Surgical treatment of a combined phlegmon includes elements and peculiarities of the technique of interventions on each of its components.
In acute purulent tendovaginitis of extensor, surgical treatment, if necessary, consists in opening the fascial space of the rear. When the tendons of the flexors are damaged, the affected tendon sheath is immediately opened, as in these cases the necrosis of the tendons develops quickly and the purulent process spreads to the neighboring anatomical areas.
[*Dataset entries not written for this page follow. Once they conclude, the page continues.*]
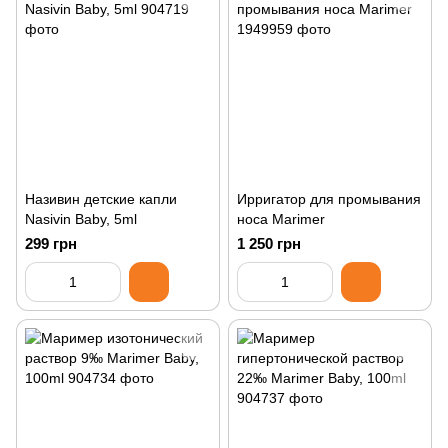
Називин детские капли
Ирригатор для промывания
Nasivin Baby, 5ml
носа Marimer
299 грн
1 250 грн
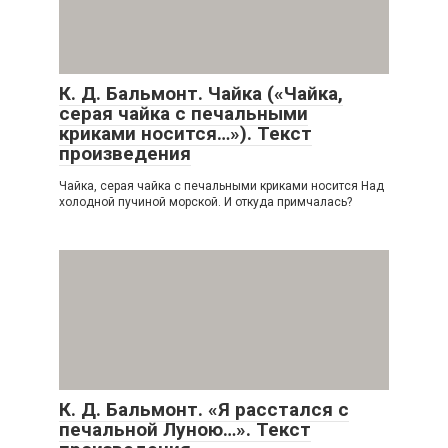
К. Д. Бальмонт. Чайка («Чайка,
серая чайка с печальными
криками носится…»). Текст
произведения
Чайка, серая чайка с печальными криками носится Над
холодной пучиной морской. И откуда примчалась?
К. Д. Бальмонт. «Я расстался с
печальной Луною…». Текст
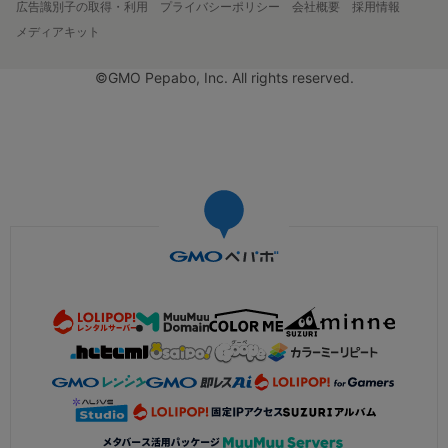
広告識別子の取得・利用
プライバシーポリシー
会社概要
採用情報
メディアキット
©GMO Pepabo, Inc. All rights reserved.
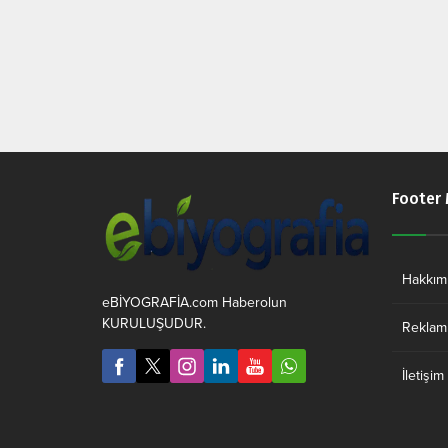
Footer
Hakkım
eBİYOGRAFİA.com Haberolun
KURULUŞUDUR.
Reklam 
İletişim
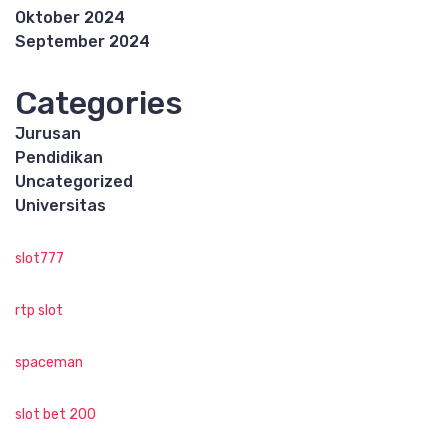
Oktober 2024
September 2024
Categories
Jurusan
Pendidikan
Uncategorized
Universitas
slot777
rtp slot
spaceman
slot bet 200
Surgical treatment of purulent arthritis depends on the localization and extent of involvement in the soft tissue process. More often, the phlegmon of the foot of the back is opened. Having opened a deep fascia of the rear of the foot and providing good access to the joints, the affected bone structures are treated with a Folkman spoon and a flow drainage-washing system is installed with the application of primary seams to the skin. After 8-12 days drainage is removed, and the immobilization of the foot is saved for another 10-12 weeks.
In the treatment of acute hematogenous bone osteomyelitis, antibiotic therapy is now given priority. If the de-escalation principle of antibiotic therapy is observed, by the 2nd-3rd day the body temperature will be normalized, the pain will cease and the sequestration process will stop. The presence of sequesters and fistulas is an indication for surgical treatment (radical sequestrectomy) in accordance with the general principles of osteomyelitis treatment. In the osteomyelitis of the calcaneus, an incision is made from the Achilles tendon to the anterior margin of the bone through the entire thickness of the soft tissues. The bone is scraped and cleaned from the inside, trying not to damage the cortical layer. Free-lying cortical sequesters are removed by scraping the residual cavity with a sharp spoon and sewing the soft tissues over the drainage laid in the formed bone defect. When osteomyelitis of the talus bone, anterior or posterior arthrotomy is performed with the sanation of the pathologically altered bone structure. With total defeat of the talus bone, astragalectomy is performed.
Secondary forms of osteomyelitis, in contrast to hematogenous, are less acute, develop slowly and are not accompanied by large destruction of bone structures.
In the postoperative period, antibiotic therapy in combination with anesthetics is indicated. Mandatory immobilization of the plantar gypsum langete for 4-5 days before the removal of acute inflammation in soft tissues.
What prognosis does the phlegmon have?
After the opening of purulent foci on the fingers, the phlegmon of the foot has a favorable prognosis. After operations on the bones for osteomyelitis, an orthopedic consultation is shown to decide whether to wear special shoes.